>>>

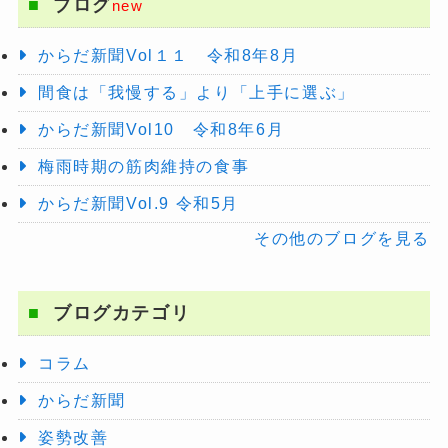
ブログ
new
からだ新聞Vol１１ 令和8年8月
間食は「我慢する」より「上手に選ぶ」
からだ新聞Vol10 令和8年6月
梅雨時期の筋肉維持の食事
からだ新聞Vol.9 令和5月
その他のブログを見る
ブログカテゴリ
コラム
からだ新聞
姿勢改善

<<<

**What this task involves**
Without copying any picture, repeat all of the entries exactly.

**Result**
ブログ
new
からだ新聞Vol１１ 令和8年8月
間食は「我慢する」より「上手に選ぶ」
からだ新聞Vol10 令和8年6月
梅雨時期の筋肉維持の食事
からだ新聞Vol.9 令和5月
その他のブログを見る
ブログカテゴリ
コラム
からだ新聞
姿勢改善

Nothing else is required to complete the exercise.